Massage engages a coordinated neuroendocrine program—down-regulating the hypothalamic–pituitary–adrenal (HPA) axis while recruiting oxytocinergic, vagal, and (secondarily) monoaminergic systems—and these hormonal/neuromodulatory shifts have recognizable EEG correlates that are also seen in non-massage paradigms.
Moderate-pressure massage reliably produces a parasympathetic, anti-stress profile with heart rate/blood pressure reductions and decreased cortisol, especially when pressure and contact are sufficient to engage interoceptive/affective touch pathways. Mechanistic overviews and trials consistently place cortisol ↓ alongside vagal ↑ as primary endocrine signatures of hands-on massage [78,95]. These endocrine changes map to reproducible EEG features of low arousal: in massage datasets, relaxed-alert profiles (α ↑ with β/γ↓, or δ ↑ with β/γ ↓ depending on site/modality) accompany subjective calm. In the broader literature, exogenous cortisol administration increases delta–beta coupling at mid-frontal leads [96]—an EEG marker of stress integration [97,98,99]—connecting HPA output to cross-frequency dynamics directly; by symmetry, massage-related cortisol reductions predict the inverse shift (weaker δ–β coupling, less “stress binding”). Acute psychosocial stress also perturbs frontal alpha asymmetry (FAA), typically pushing activity rightward (i.e., alpha leftward) with recovery dynamics coupled to cortisol time-courses [100,101,102]; FAA thereby functions as a cortical readout of HPA state that moves in the opposite direction during relaxing, moderate-pressure massage.
Contemporary “touch medicine” models highlight C-tactile (CT) afferent input during slow/moderate stroking as a driver of oxytocin release [103] and interoceptive/limbic engagement (insula [104,105], ACC [106]) during caring touch—precisely the circuitry implicated in autonomic and endocrine control [76]. As we know, EEG studies without massage confirm that boosting oxytocin causally shifts cortical dynamics in directions that mirror massage: a single intranasal dose increases left-frontal approach-related FAA during live eye contact, indicating enhanced approach motivation/positive affect, the same polarity shift often seen after massage in the dataset in this review. At rest, oxytocin stabilizes EEG microstates (longer state durations) and down-weights an interoceptive/autonomic network (microstate C) in favor of an attention/fronto-parietal network (microstate D)—a millisecond-scale reorganization associated with anxiolysis [107,108,109]. Oxytocin has also been shown to alter EEG cross-frequency interactions and to covary with HRV [110,111,112], reinforcing the tight endocrine–autonomic–cortical coupling that massage appears to exploit via CT-optimal stimulation. In short, oxytocinergic facilitation provides a direct hormonal route by which affective touch lowers defensive autonomic set points and produces the calm-alert EEG motifs cataloged after hands-on massage.

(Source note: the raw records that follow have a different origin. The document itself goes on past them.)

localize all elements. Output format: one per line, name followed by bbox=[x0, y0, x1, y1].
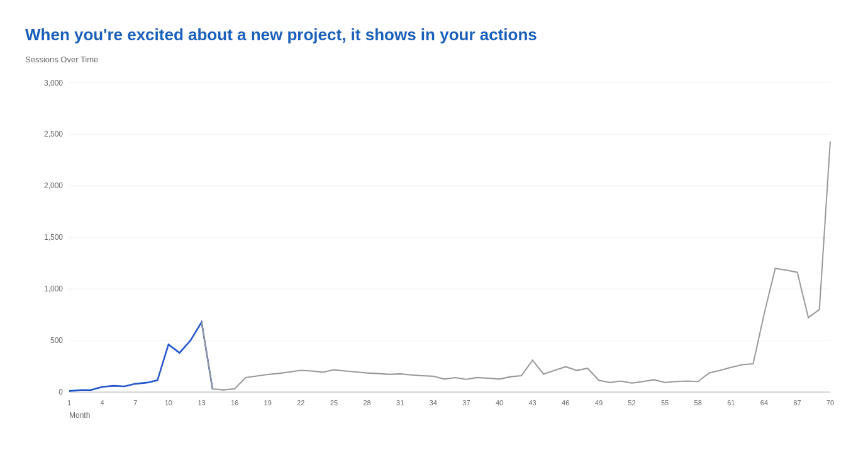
svg-text:10: 10 bbox=[165, 399, 172, 407]
main-title: When you're excited about a new project,… bbox=[25, 25, 843, 45]
svg-text:49: 49 bbox=[595, 399, 603, 407]
chart-area: Sessions Over Time 0 500 1,000 1,500 2, bbox=[25, 55, 843, 459]
blue-series-line bbox=[69, 322, 213, 391]
svg-text:4: 4 bbox=[101, 399, 104, 407]
svg-text:28: 28 bbox=[363, 399, 370, 407]
svg-text:Month: Month bbox=[69, 410, 90, 419]
svg-text:2,000: 2,000 bbox=[44, 181, 63, 190]
svg-text:31: 31 bbox=[396, 399, 404, 407]
svg-text:58: 58 bbox=[694, 399, 702, 407]
svg-text:13: 13 bbox=[198, 399, 205, 407]
svg-text:25: 25 bbox=[330, 399, 338, 407]
svg-text:16: 16 bbox=[231, 399, 238, 407]
svg-text:52: 52 bbox=[628, 399, 635, 407]
svg-text:1,000: 1,000 bbox=[44, 284, 63, 293]
svg-text:43: 43 bbox=[528, 399, 536, 407]
svg-text:0: 0 bbox=[58, 388, 63, 396]
svg-text:19: 19 bbox=[264, 399, 272, 407]
chart-subtitle: Sessions Over Time bbox=[25, 55, 843, 64]
svg-text:7: 7 bbox=[133, 399, 137, 407]
svg-text:1: 1 bbox=[67, 399, 71, 407]
chart-wrapper: 0 500 1,000 1,500 2,000 2,500 3,000 1 4 … bbox=[25, 69, 843, 459]
svg-text:67: 67 bbox=[793, 399, 801, 407]
svg-text:500: 500 bbox=[50, 336, 63, 345]
gray-series-line bbox=[202, 142, 831, 390]
svg-text:37: 37 bbox=[462, 399, 470, 407]
svg-text:2,500: 2,500 bbox=[44, 130, 63, 138]
page-container: When you're excited about a new project,… bbox=[0, 0, 868, 472]
svg-text:40: 40 bbox=[496, 399, 503, 407]
svg-text:22: 22 bbox=[297, 399, 304, 407]
svg-text:1,500: 1,500 bbox=[44, 233, 63, 242]
svg-text:46: 46 bbox=[562, 399, 569, 407]
svg-text:34: 34 bbox=[430, 399, 437, 407]
svg-text:61: 61 bbox=[727, 399, 735, 407]
svg-text:55: 55 bbox=[661, 399, 669, 407]
svg-text:64: 64 bbox=[760, 399, 768, 407]
svg-text:3,000: 3,000 bbox=[44, 78, 63, 87]
chart-svg: 0 500 1,000 1,500 2,000 2,500 3,000 1 4 … bbox=[25, 69, 843, 459]
svg-text:70: 70 bbox=[826, 399, 834, 407]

Massage reviews frequently report mood improvement with parasympathetic dominance [113]; although monoamine assays are less consistently sampled in massage trials, the EEG consequences of serotonergic modulation are well characterized in pharmacology. A recent systematic review shows that SSRIs/SNRIs produce reproducible, agent-specific spectral signatures in resting EEG (with overlapping but distinct patterns across drugs), supporting a causal chain from 5-HT reuptake blockade → network-level oscillatory change [114]. Pretreatment alpha power/asymmetry also predicts SSRI response (responders show greater posterior alpha and a characteristic hemispheric pattern), demonstrating that serotonergic state is reflected in baseline EEG and that 5-HT-linked mood regulation has quantifiable oscillatory correlates [115]. These pharmaco-EEG findings give a mechanistic backdrop for massage outcomes: protocols that most strongly downshift arousal and normalize affect (vagal ↑, HPA ↓, oxytocin ↑) tend to yield alpha facilitation with β/γ quieting, i.e., the same direction of change that accompanies effective serotonergic interventions at the network level in depression. (Agent-specific exceptions are expected, hence the value of measuring EEG rather than assuming uniform pathways.)

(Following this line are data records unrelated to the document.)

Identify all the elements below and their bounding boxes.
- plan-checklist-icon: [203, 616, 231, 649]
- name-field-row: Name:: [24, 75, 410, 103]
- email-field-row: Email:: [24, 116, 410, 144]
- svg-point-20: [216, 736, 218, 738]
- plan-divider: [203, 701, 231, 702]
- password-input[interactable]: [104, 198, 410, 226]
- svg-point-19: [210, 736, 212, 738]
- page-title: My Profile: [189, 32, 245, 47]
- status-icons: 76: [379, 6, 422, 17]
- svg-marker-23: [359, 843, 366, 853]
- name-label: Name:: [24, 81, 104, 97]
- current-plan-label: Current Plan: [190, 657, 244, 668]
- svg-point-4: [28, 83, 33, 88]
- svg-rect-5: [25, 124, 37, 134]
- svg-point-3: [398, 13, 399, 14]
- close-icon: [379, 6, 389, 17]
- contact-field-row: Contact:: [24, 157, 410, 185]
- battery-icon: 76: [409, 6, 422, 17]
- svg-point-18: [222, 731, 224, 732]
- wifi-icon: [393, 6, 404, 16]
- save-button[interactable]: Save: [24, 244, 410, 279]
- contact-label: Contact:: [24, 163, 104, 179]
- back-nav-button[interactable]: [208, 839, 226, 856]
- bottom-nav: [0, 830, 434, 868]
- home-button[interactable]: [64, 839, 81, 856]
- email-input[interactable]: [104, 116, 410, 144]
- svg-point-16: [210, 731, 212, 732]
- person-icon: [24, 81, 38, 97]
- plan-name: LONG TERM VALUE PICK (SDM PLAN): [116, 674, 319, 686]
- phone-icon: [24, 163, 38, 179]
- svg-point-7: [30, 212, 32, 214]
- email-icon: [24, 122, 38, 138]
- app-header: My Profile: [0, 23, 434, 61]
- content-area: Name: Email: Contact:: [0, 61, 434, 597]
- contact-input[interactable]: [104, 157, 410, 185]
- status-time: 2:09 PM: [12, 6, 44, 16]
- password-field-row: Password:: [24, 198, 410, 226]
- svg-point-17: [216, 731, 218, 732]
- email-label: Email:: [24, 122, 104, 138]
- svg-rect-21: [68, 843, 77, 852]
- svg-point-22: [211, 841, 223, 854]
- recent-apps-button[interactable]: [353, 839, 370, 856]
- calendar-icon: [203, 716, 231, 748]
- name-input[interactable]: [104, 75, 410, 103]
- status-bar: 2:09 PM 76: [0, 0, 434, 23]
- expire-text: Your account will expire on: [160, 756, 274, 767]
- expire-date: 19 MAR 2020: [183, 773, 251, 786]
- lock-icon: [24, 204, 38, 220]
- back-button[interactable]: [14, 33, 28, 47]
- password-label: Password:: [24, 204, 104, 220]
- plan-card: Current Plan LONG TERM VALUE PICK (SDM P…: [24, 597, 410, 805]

The locus coeruleus–noradrenergic (LC–NE) system is a principal driver of cortical arousal; elevated NE tone promotes high-frequency activity and vigilance [116,117], whereas α2-agonism or LC suppression shifts EEG toward lower-frequency, less activated states [118]. Massage’s robust β/γ reductions (in many—but not all—protocols) fit a model in which tactile interoceptive input indirectly damps NE-mediated cortical gain via vagal/oxytocinergic pathways, complementing HPA down-regulation. This alignment between NE physiology and oscillatory signatures provides a second, non-serotonergic route through which massage can reduce fast-band activity.

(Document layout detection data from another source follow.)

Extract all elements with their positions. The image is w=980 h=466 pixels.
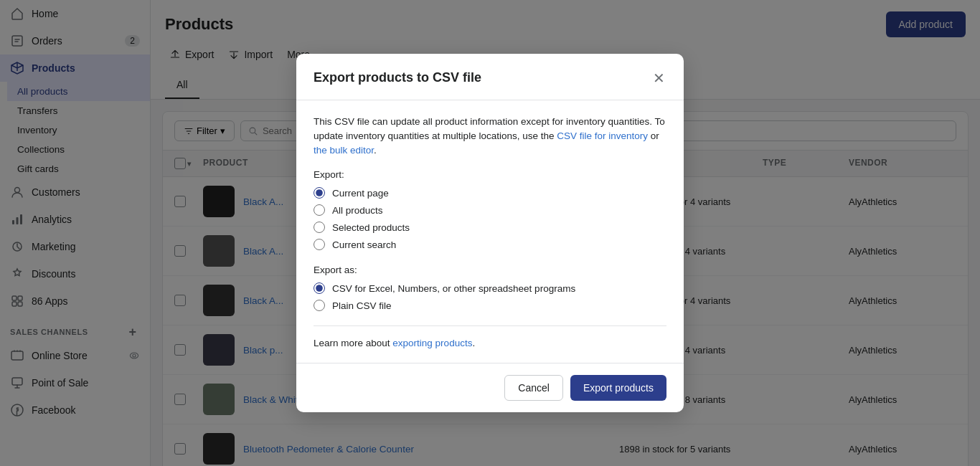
learn-more-link[interactable]: exporting products: [392, 338, 472, 348]
export-as-label: Export as:: [314, 265, 666, 275]
export-options-section: Export: Current page All products Select…: [314, 169, 666, 250]
close-icon: ✕: [653, 70, 665, 86]
export-modal: Export products to CSV file ✕ This CSV f…: [296, 54, 684, 413]
modal-body: This CSV file can update all product inf…: [296, 100, 684, 363]
export-option-all-products[interactable]: All products: [314, 204, 666, 216]
export-option-current-search[interactable]: Current search: [314, 239, 666, 250]
modal-overlay[interactable]: Export products to CSV file ✕ This CSV f…: [0, 0, 980, 466]
export-as-radio-group: CSV for Excel, Numbers, or other spreads…: [314, 282, 666, 311]
modal-description: This CSV file can update all product inf…: [314, 115, 666, 158]
modal-divider: [314, 325, 666, 326]
export-as-option-csv-excel[interactable]: CSV for Excel, Numbers, or other spreads…: [314, 282, 666, 294]
modal-close-button[interactable]: ✕: [651, 68, 666, 88]
export-option-selected-products[interactable]: Selected products: [314, 222, 666, 233]
cancel-button[interactable]: Cancel: [504, 375, 563, 401]
modal-header: Export products to CSV file ✕: [296, 54, 684, 100]
export-as-option-plain-csv[interactable]: Plain CSV file: [314, 300, 666, 311]
modal-learn: Learn more about exporting products.: [314, 338, 666, 348]
csv-inventory-link[interactable]: CSV file for inventory: [557, 130, 648, 141]
modal-footer: Cancel Export products: [296, 363, 684, 412]
export-option-current-page[interactable]: Current page: [314, 187, 666, 199]
modal-title: Export products to CSV file: [314, 70, 481, 85]
export-label: Export:: [314, 169, 666, 180]
export-as-section: Export as: CSV for Excel, Numbers, or ot…: [314, 265, 666, 311]
export-products-button[interactable]: Export products: [570, 375, 666, 401]
export-radio-group: Current page All products Selected produ…: [314, 187, 666, 250]
bulk-editor-link[interactable]: the bulk editor: [314, 145, 374, 156]
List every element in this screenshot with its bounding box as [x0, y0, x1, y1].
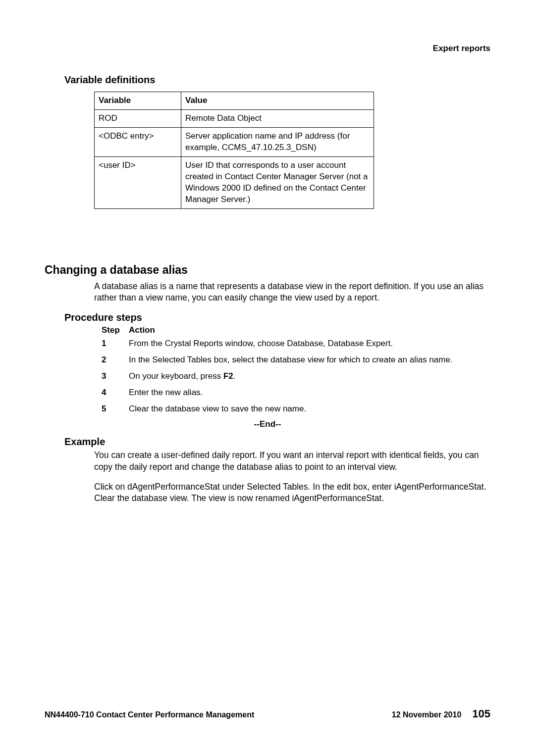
step-number: 5 — [102, 403, 129, 415]
end-marker: --End-- — [45, 419, 490, 429]
section-title-changing-database-alias: Changing a database alias — [45, 263, 490, 277]
variable-definitions-table: Variable Value ROD Remote Data Object <O… — [94, 92, 374, 209]
footer-date: 12 November 2010 — [392, 710, 462, 719]
cell-variable: <user ID> — [95, 156, 181, 208]
section-body: A database alias is a name that represen… — [45, 281, 490, 304]
table-row: ROD Remote Data Object — [95, 109, 374, 127]
procedure-steps-title: Procedure steps — [45, 312, 490, 323]
footer-right: 12 November 2010 105 — [392, 707, 490, 720]
step-action: From the Crystal Reports window, choose … — [129, 338, 490, 350]
step-action: Clear the database view to save the new … — [129, 403, 490, 415]
step-number: 1 — [102, 338, 129, 350]
step-number: 2 — [102, 354, 129, 366]
running-header: Expert reports — [45, 44, 490, 53]
step-number: 4 — [102, 387, 129, 399]
cell-variable: ROD — [95, 109, 181, 127]
example-body: You can create a user-defined daily repo… — [45, 450, 490, 504]
col-header-value: Value — [181, 92, 374, 110]
intro-paragraph: A database alias is a name that represen… — [94, 281, 490, 304]
cell-variable: <ODBC entry> — [95, 127, 181, 156]
step-action: In the Selected Tables box, select the d… — [129, 354, 490, 366]
list-item: 2 In the Selected Tables box, select the… — [102, 354, 490, 366]
cell-value: Remote Data Object — [181, 109, 374, 127]
table-header-row: Variable Value — [95, 92, 374, 110]
footer-page-number: 105 — [472, 707, 490, 720]
table-row: <ODBC entry> Server application name and… — [95, 127, 374, 156]
cell-value: User ID that corresponds to a user accou… — [181, 156, 374, 208]
step-action: On your keyboard, press F2. — [129, 371, 490, 382]
list-item: 5 Clear the database view to save the ne… — [102, 403, 490, 415]
section-title-variable-definitions: Variable definitions — [45, 74, 490, 86]
step-header-label: Step — [102, 325, 129, 335]
cell-value: Server application name and IP address (… — [181, 127, 374, 156]
table-row: <user ID> User ID that corresponds to a … — [95, 156, 374, 208]
step-number: 3 — [102, 371, 129, 382]
step-action: Enter the new alias. — [129, 387, 490, 399]
list-item: 3 On your keyboard, press F2. — [102, 371, 490, 382]
footer-doc-id: NN44400-710 Contact Center Performance M… — [45, 710, 254, 719]
list-item: 1 From the Crystal Reports window, choos… — [102, 338, 490, 350]
col-header-variable: Variable — [95, 92, 181, 110]
list-item: 4 Enter the new alias. — [102, 387, 490, 399]
page-footer: NN44400-710 Contact Center Performance M… — [45, 707, 490, 720]
action-header-label: Action — [129, 325, 490, 335]
steps-header: Step Action — [45, 325, 490, 335]
example-paragraph-1: You can create a user-defined daily repo… — [94, 450, 490, 473]
page: Expert reports Variable definitions Vari… — [0, 0, 535, 756]
steps-list: 1 From the Crystal Reports window, choos… — [45, 338, 490, 415]
example-title: Example — [45, 436, 490, 448]
example-paragraph-2: Click on dAgentPerformanceStat under Sel… — [94, 481, 490, 504]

Across endocrine systems, non-massage EEG experiments show (i) cortisol tracks cross-frequency coupling and FAA during stress; (ii) exogenous oxytocin pushes FAA leftward and stabilizes intrinsic EEG networks; and (iii) serotonergic manipulations leave distinct, replicable oscillatory “fingerprints”. In massage, convergent physiological evidence indicates cortisol ↓ with vagal ↑, recruitment of oxytocinergic/interoceptive hubs, and ANS quieting. This triad forecasts the EEG patterns you summarized (α facilitation, β/γ dampening, left-frontal asymmetry shifts, and selective δ/θ increases depending on site/modality). This neuroendocrine–EEG convergence yields precise table predictions for massage research: if a protocol most effectively reduces cortisol and raises oxytocin (and/or enhances vagal HRV), it should (a) decrease δ–β coupling and β/γ power, (b) increase posterior α (or stabilize α sources in insula/ACC/PCC depending on body site), and (c) shift FAA leftward—each effect measurable within minutes post-treatment.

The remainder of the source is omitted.